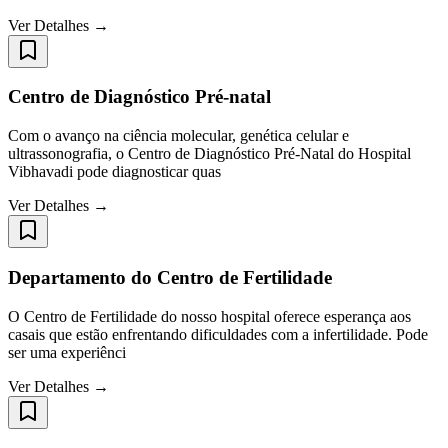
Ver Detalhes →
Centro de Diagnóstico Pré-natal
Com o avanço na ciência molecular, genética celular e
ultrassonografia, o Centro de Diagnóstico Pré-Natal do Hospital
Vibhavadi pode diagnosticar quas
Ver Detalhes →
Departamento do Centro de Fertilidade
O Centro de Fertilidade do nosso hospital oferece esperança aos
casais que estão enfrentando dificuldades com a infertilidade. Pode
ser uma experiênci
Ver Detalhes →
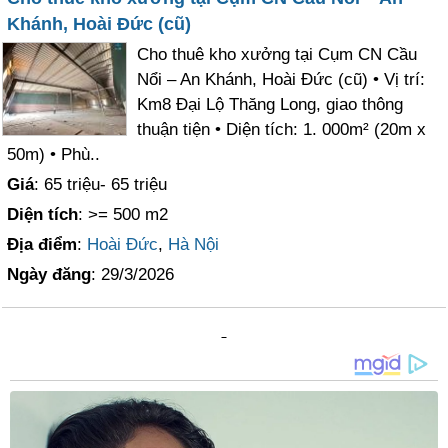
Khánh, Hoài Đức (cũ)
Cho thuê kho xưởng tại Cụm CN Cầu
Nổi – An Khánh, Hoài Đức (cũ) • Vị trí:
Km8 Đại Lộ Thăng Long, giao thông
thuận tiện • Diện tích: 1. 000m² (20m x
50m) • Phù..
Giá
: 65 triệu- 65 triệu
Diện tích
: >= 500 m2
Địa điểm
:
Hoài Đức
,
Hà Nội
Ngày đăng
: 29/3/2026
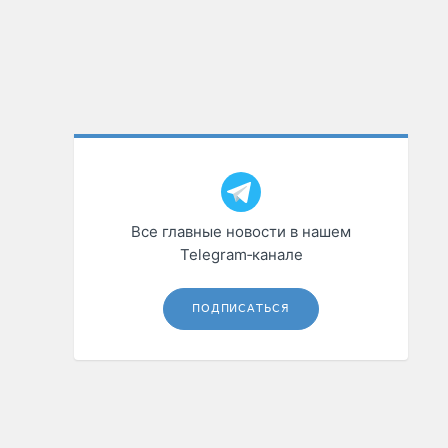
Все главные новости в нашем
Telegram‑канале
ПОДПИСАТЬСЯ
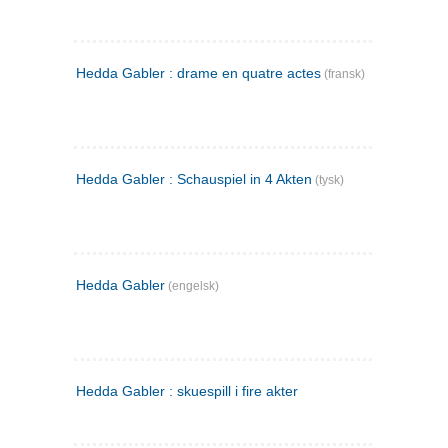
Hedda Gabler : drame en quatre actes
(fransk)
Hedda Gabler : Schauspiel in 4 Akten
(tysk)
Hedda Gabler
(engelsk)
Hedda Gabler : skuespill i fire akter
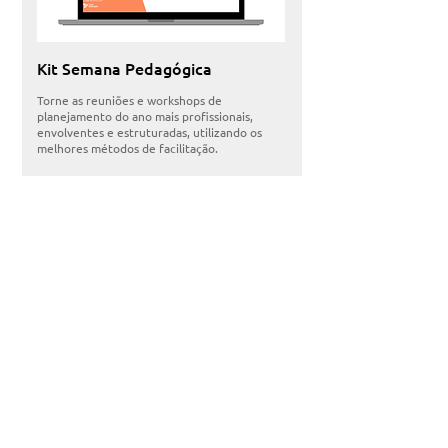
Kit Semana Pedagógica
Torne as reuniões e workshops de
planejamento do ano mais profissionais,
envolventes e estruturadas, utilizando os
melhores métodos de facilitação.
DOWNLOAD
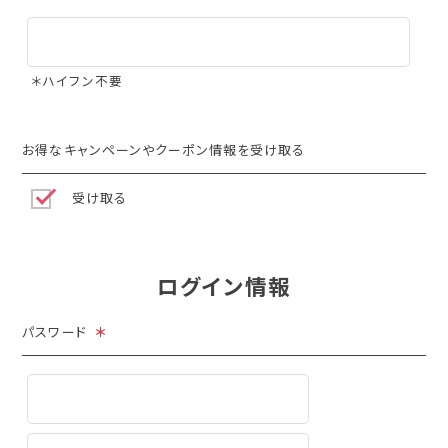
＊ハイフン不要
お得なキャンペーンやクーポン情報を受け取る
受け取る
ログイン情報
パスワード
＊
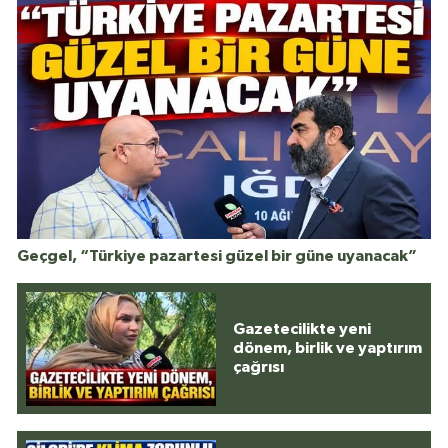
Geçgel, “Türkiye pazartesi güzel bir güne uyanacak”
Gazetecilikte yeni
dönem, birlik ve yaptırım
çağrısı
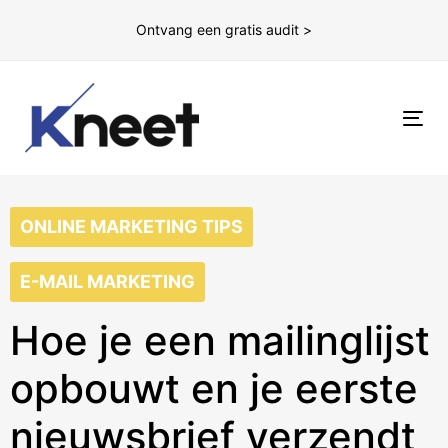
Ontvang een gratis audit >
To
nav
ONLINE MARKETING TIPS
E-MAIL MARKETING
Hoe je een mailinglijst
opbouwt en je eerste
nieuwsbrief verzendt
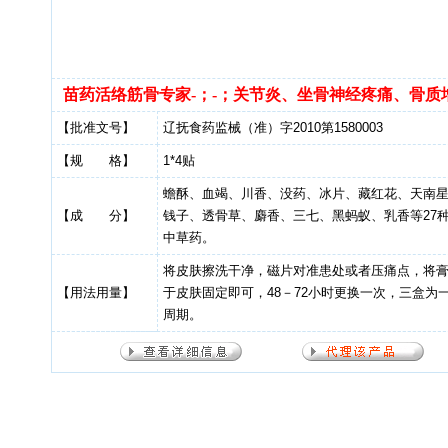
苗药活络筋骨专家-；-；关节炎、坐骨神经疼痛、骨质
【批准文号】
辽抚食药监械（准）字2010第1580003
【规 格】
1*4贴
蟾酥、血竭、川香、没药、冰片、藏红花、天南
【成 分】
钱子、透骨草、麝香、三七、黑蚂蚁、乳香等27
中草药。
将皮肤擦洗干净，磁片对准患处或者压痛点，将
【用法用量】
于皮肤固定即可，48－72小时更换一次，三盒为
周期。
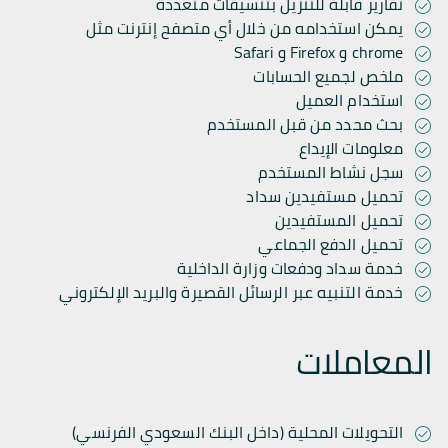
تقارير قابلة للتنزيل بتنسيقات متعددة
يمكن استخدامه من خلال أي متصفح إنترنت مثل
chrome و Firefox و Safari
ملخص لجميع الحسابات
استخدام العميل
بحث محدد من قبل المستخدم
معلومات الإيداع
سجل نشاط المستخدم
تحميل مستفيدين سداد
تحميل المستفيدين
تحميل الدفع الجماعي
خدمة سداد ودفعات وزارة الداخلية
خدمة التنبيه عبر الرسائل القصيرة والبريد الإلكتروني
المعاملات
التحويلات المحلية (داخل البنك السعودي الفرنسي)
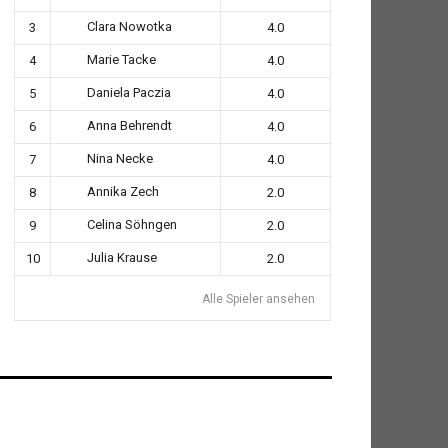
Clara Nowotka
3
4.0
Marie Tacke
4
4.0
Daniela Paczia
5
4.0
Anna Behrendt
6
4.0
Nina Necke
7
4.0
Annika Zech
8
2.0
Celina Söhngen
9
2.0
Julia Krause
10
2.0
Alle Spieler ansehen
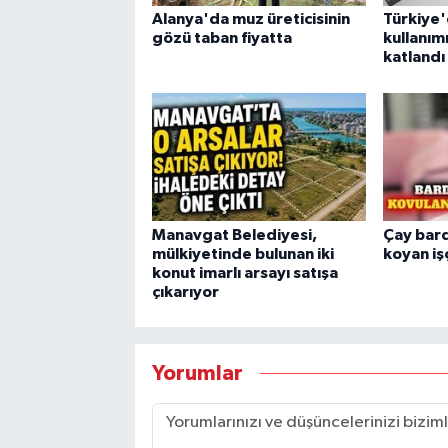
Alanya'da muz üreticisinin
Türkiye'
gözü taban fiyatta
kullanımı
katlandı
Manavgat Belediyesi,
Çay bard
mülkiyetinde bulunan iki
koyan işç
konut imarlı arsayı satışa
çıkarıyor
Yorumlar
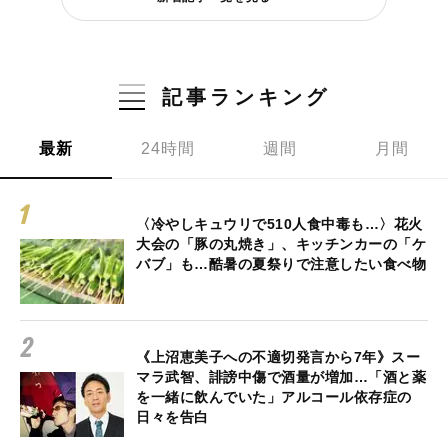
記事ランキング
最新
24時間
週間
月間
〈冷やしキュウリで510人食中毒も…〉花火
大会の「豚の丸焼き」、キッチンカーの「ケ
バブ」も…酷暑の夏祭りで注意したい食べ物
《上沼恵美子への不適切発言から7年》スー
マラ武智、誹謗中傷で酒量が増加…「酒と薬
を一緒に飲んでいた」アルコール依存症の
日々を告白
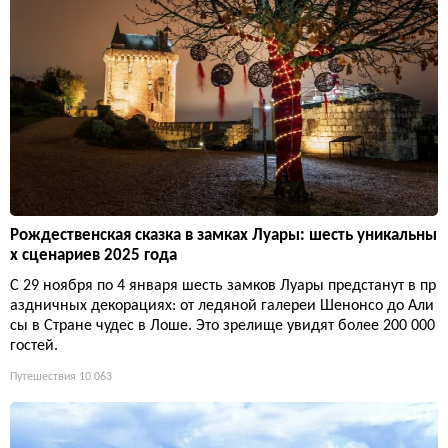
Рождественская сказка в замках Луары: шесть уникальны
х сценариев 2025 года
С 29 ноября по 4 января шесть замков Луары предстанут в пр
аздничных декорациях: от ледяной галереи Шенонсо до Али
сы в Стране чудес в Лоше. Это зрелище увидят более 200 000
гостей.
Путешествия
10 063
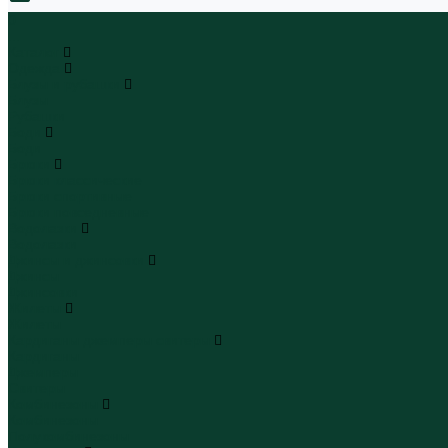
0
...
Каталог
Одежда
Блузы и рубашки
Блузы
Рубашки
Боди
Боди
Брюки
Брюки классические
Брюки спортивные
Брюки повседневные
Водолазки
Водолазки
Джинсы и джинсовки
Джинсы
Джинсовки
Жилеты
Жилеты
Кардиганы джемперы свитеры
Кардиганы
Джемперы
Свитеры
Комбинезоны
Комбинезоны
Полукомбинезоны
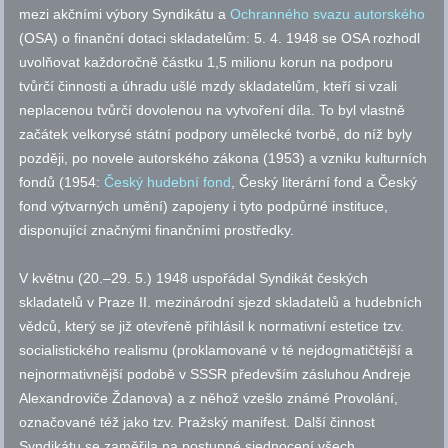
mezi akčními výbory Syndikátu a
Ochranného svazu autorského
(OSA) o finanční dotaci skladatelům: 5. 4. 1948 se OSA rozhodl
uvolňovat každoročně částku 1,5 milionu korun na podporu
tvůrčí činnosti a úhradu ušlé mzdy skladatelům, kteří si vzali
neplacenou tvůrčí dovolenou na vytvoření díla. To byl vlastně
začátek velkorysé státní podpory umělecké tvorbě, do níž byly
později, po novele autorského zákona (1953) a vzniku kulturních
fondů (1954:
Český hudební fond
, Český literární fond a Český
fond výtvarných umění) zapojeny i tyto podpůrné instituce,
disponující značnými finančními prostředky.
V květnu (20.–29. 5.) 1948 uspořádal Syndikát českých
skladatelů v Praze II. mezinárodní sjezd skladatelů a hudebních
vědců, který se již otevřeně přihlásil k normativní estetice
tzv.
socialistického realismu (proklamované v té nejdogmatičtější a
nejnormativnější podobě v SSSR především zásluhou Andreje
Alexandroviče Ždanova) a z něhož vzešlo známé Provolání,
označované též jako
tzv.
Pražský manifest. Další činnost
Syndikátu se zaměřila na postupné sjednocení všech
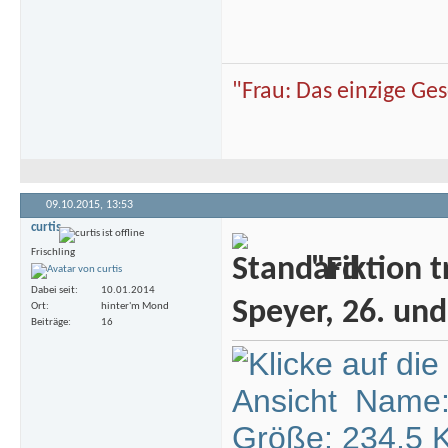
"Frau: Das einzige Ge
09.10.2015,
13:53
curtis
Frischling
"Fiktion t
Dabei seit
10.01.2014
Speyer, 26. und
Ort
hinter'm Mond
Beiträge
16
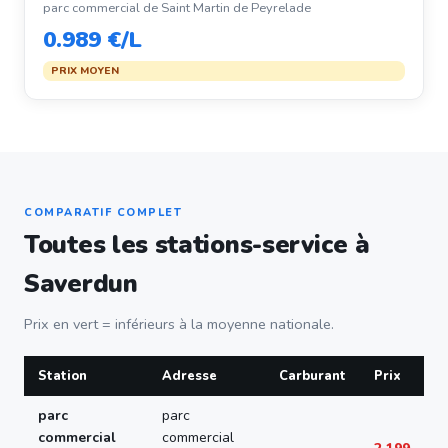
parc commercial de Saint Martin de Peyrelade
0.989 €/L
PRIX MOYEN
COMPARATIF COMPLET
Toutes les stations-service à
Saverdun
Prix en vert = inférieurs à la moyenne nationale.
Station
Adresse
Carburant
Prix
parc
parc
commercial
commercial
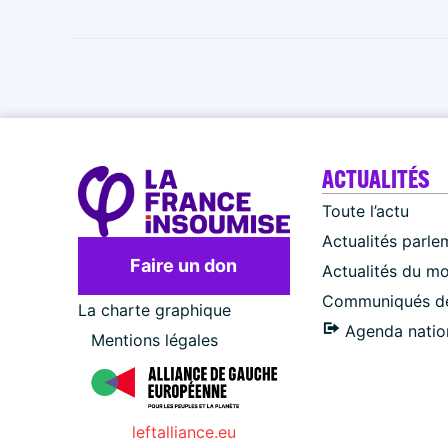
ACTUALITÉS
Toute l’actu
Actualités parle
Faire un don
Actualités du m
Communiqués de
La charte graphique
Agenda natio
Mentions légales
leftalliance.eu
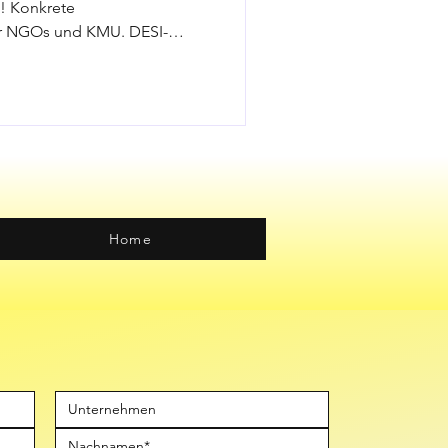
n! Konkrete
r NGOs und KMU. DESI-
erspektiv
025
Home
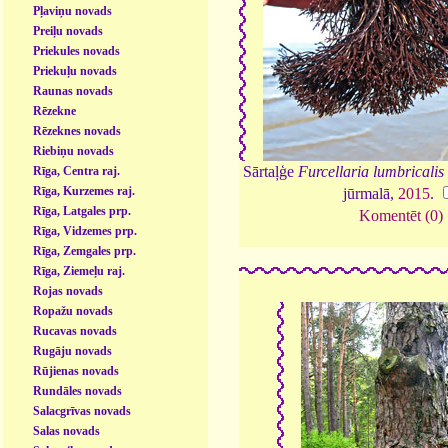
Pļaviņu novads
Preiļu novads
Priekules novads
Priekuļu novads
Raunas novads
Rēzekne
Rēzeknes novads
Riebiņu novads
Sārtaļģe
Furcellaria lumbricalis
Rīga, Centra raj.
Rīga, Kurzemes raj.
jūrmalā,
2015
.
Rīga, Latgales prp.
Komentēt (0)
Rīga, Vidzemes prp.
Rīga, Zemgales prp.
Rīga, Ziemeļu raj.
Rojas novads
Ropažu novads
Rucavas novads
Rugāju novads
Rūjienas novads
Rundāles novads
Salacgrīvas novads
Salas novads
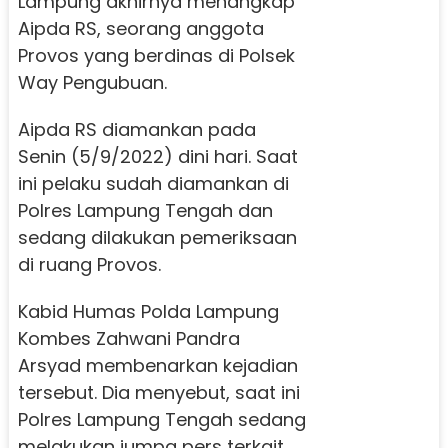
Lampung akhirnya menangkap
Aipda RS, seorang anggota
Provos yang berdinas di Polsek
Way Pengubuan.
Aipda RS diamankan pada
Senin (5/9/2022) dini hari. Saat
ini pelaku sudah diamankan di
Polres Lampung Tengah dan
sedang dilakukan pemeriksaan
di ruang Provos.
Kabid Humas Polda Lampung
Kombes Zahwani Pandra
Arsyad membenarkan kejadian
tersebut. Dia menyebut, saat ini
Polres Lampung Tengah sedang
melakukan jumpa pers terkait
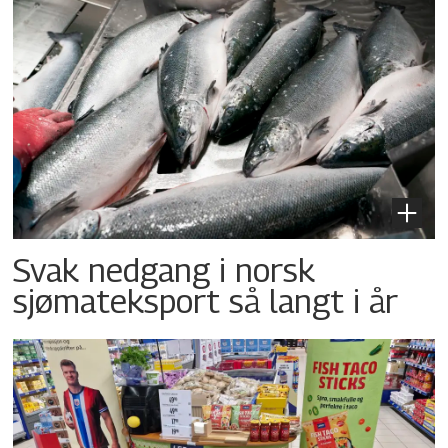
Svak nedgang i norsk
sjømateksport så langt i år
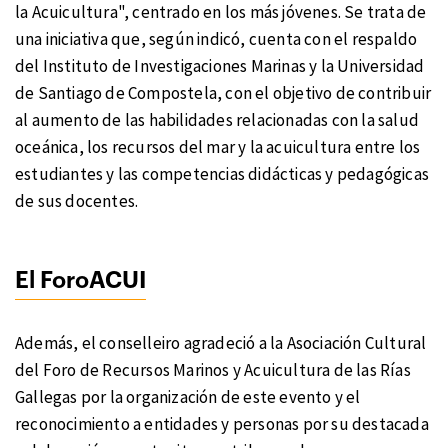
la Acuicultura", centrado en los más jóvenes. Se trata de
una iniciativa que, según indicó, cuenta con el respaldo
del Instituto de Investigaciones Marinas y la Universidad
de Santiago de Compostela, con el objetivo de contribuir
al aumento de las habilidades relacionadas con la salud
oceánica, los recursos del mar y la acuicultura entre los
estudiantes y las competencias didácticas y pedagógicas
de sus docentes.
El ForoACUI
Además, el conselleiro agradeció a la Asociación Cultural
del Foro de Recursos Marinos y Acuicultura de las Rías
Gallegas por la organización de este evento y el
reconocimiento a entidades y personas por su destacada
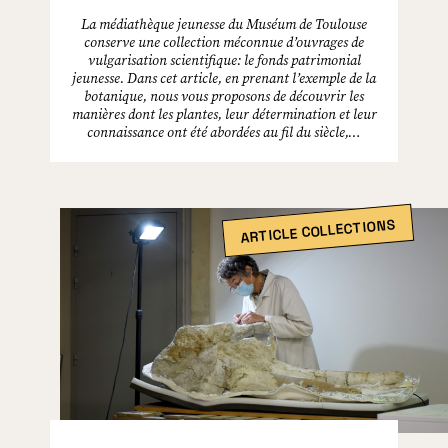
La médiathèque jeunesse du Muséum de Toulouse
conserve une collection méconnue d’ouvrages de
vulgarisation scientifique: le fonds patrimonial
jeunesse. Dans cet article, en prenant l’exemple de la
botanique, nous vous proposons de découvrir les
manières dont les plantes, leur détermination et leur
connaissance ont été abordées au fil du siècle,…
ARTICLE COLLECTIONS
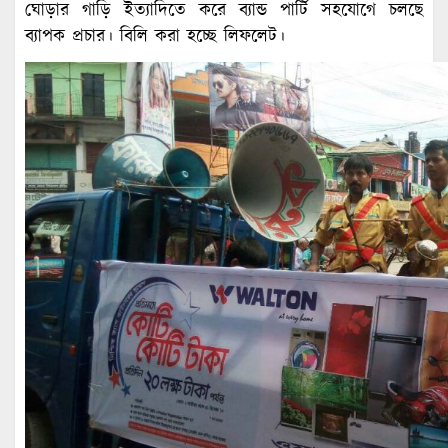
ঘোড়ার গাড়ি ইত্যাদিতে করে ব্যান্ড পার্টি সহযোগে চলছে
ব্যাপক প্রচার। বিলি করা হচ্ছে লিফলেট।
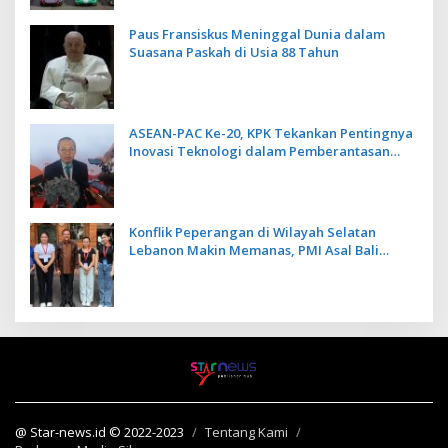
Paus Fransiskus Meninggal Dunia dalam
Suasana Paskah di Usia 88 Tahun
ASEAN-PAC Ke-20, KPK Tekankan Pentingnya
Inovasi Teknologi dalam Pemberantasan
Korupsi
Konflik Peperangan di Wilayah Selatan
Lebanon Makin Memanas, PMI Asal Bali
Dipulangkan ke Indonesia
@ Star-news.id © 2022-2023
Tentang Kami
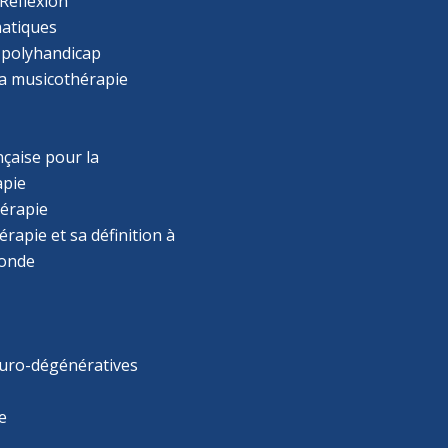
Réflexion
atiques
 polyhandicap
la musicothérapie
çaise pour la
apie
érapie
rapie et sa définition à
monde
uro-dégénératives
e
§
EXERCISE AIM
Exact repeat, pictures omitted: give every line from the top of the records down to and including the line with "mülkiyetinde bulunan iki".

SOLUTION
Ver Detalhes →
Centro de Diagnóstico Pré-natal
Com o avanço na ciência molecular, genética celular e
ultrassonografia, o Centro de Diagnóstico Pré-Natal do Hospital
Vibhavadi pode diagnosticar quas
Ver Detalhes →
Departamento do Centro de Fertilidade
O Centro de Fertilidade do nosso hospital oferece esperança aos
casais que estão enfrentando dificuldades com a infertilidade. Pode
ser uma experiênci
Ver Detalhes →
Khánh, Hoài Đức (cũ)
Cho thuê kho xưởng tại Cụm CN Cầu
Nổi – An Khánh, Hoài Đức (cũ) • Vị trí:
Km8 Đại Lộ Thăng Long, giao thông
thuận tiện • Diện tích: 1. 000m² (20m x
50m) • Phù..
Giá
: 65 triệu- 65 triệu
Diện tích
: >= 500 m2
Địa điểm
:
Hoài Đức
,
Hà Nội
Ngày đăng
: 29/3/2026
Все главные новости в нашем
Telegram‑канале
ПОДПИСАТЬСЯ
Hedda Gabler : drame en quatre actes
(fransk)
Hedda Gabler : Schauspiel in 4 Akten
(tysk)
Hedda Gabler
(engelsk)
Hedda Gabler : skuespill i fire akter
Kit Semana Pedagógica
Torne as reuniões e workshops de
planejamento do ano mais profissionais,
envolventes e estruturadas, utilizando os
melhores métodos de facilitação.
DOWNLOAD
＊ハイフン不要
お得なキャンペーンやクーポン情報を受け取る
受け取る
ログイン情報
パスワード
＊
Geçgel, “Türkiye pazartesi güzel bir güne uyanacak”
Gazetecilikte yeni
dönem, birlik ve yaptırım
çağrısı
Ontvang een gratis audit >
To
nav
ONLINE MARKETING TIPS
E-MAIL MARKETING
Hoe je een mailinglijst
opbouwt en je eerste
nieuwsbrief verzendt
苗药活络筋骨专家-；-；关节炎、坐骨神经疼痛、骨质
【批准文号】
辽抚食药监械（准）字2010第1580003
【规 格】
1*4贴
蟾酥、血竭、川香、没药、冰片、藏红花、天南
【成 分】
钱子、透骨草、麝香、三七、黑蚂蚁、乳香等27
中草药。
将皮肤擦洗干净，磁片对准患处或者压痛点，将
【用法用量】
于皮肤固定即可，48－72小时更换一次，三盒为
周期。
تقارير قابلة للتنزيل بتنسيقات متعددة
يمكن استخدامه من خلال أي متصفح إنترنت مثل
chrome و Firefox و Safari
ملخص لجميع الحسابات
استخدام العميل
بحث محدد من قبل المستخدم
معلومات الإيداع
سجل نشاط المستخدم
تحميل مستفيدين سداد
تحميل المستفيدين
تحميل الدفع الجماعي
خدمة سداد ودفعات وزارة الداخلية
خدمة التنبيه عبر الرسائل القصيرة والبريد الإلكتروني
المعاملات
التحويلات المحلية (داخل البنك السعودي الفرنسي)
Clara Nowotka
3
4.0
Marie Tacke
4
4.0
Daniela Paczia
5
4.0
Anna Behrendt
6
4.0
Nina Necke
7
4.0
Annika Zech
8
2.0
Celina Söhngen
9
2.0
Julia Krause
10
2.0
Alle Spieler ansehen
Alanya'da muz üreticisinin
Türkiye'
gözü taban fiyatta
kullanımı
katlandı
Manavgat Belediyesi,
Çay bard
mülkiyetinde bulunan iki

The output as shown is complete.